Advocates for expanded transit service in urban neighborhoods are turning to a new theme in their push for projects: Death.
In Somerville, where residents are clamoring for an extension of the Green Line, one group published a chart showing disproportionate death rates from air pollution-related disease in that city.
More people using electric trolleys means fewer people driving cars on Interstate 93 or taking diesel buses or commuter trains, said Wig Zamore, a member of Somerville Transit Equity Partnership, who assembled the data from the state Department of Public Health and passed it out at a recent meeting with state and MBTA officials.
''This is unquestioned in the scientific community today: There's a linear relationship between air pollution and mortality," said Zamore, who said neighboring communities such as Chelsea, Malden, and Revere can make a similar argument. ''If you're putting people in the greatest concentrations of population without putting in the transportation to clean up the air, you are basically signing a death warrant."
The language is unusually stark for activists trying to get an extension of a transit line. But the stakes have grown higher: Officials say that after three decades and billions in expansions, the T will expand no further.
Tonight in Malden, the Massachusetts Bay Transportation Authority goes on the road for the first of eight public hearings on a five-year construction plan that includes hardly any major system expansion. Beyond completing the Silver Line and restoring the Greenbush commuter rail, the T can't afford to add to the system, said General Manager Michael Mulhern. He said he wants to avoid being overextended like other large transit systems, resulting in fare hikes and service cuts.
The Romney administration has also balked at providing funding for any major expansion of the T, despite a 1990 agreement linking system expansion to the construction of the Big Dig. State officials have scheduled a public hearing for Dec. 14 at the State House to discuss substitutions for the projects listed in that pact, which include the Green Line extension, trolley service for Jamaica Plain, and a Red-Blue line connector in Boston, among others.
Philip Hailer -- spokesman for the Office of Commonwealth Development, which oversees major transportation planning -- said that the state takes any legitimate claims about air pollution and public health ''very seriously," but that the state wants to pick the transportation projects that deliver the most air quality benefit.
Zamore was undeterred. At a recent meeting attended by Mulhern and Robert Golledge, the commissioner of the state Department of Environmental Protection, Zamore placed a copy of the chart showing air pollution-related deaths on every seat.
The state is required to meet clean air goals under federal law, Zamore pointed out, and if the state fails to build transit projects that help meet those goals, the federal government could cut off all transportation funding. That is a scenario faced in recent years in Atlanta, Baltimore, and San Francisco.
Several studies have suggested a connection between air pollution and premature death, including one done by the Harvard School of Public Health, and most believe ''there is a direct link," said David Conroy, manager of air quality planning for the Environmental Protection Agency.
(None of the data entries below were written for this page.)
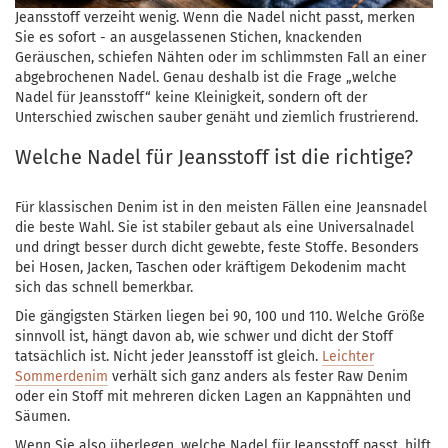
Jeansstoff verzeiht wenig. Wenn die Nadel nicht passt, merken
Sie es sofort - an ausgelassenen Stichen, knackenden
Geräuschen, schiefen Nähten oder im schlimmsten Fall an einer
abgebrochenen Nadel. Genau deshalb ist die Frage „welche
Nadel für Jeansstoff“ keine Kleinigkeit, sondern oft der
Unterschied zwischen sauber genäht und ziemlich frustrierend.
Welche Nadel für Jeansstoff ist die richtige?
Für klassischen Denim ist in den meisten Fällen eine Jeansnadel
die beste Wahl. Sie ist stabiler gebaut als eine Universalnadel
und dringt besser durch dicht gewebte, feste Stoffe. Besonders
bei Hosen, Jacken, Taschen oder kräftigem Dekodenim macht
sich das schnell bemerkbar.
Die gängigsten Stärken liegen bei 90, 100 und 110. Welche Größe
sinnvoll ist, hängt davon ab, wie schwer und dicht der Stoff
tatsächlich ist. Nicht jeder Jeansstoff ist gleich.
Leichter
Sommerdenim
verhält sich ganz anders als fester Raw Denim
oder ein Stoff mit mehreren dicken Lagen an Kappnähten und
Säumen.
Wenn Sie also überlegen, welche Nadel für Jeansstoff passt, hilft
When setting air quality standards for power plants or diesel engine emissions, the EPA will do an analysis showing how many fewer people will die as a result of cleaner air. But virtually all such analysis is done on a regional basis, Conroy said.
''We don't predict by community," he said.
Mulhern said while expanding public transit helps clean the air, it might be a stretch to say it's a matter of life or death if one community does not get a transit line. ''It's an interesting way to promote transit investment," he said.
Mulhern said that the T's recently released Capital Investment Program report was more than 80 percent for maintaining and enhancing the existing network. He said he will not take on any new projects if he cannot maintain the current system.
The T is wrapping up two major projects. One is the second phase of the Silver Line -- the busway from South Station to the South Boston Waterfront, with eventual service to Logan Airport -- set to open Dec. 17. The other is the restoration of the Greenbush line to the South Shore, a $479 million project facing lawsuits and environmental problems and already projected to miss the initial 2006 completion date.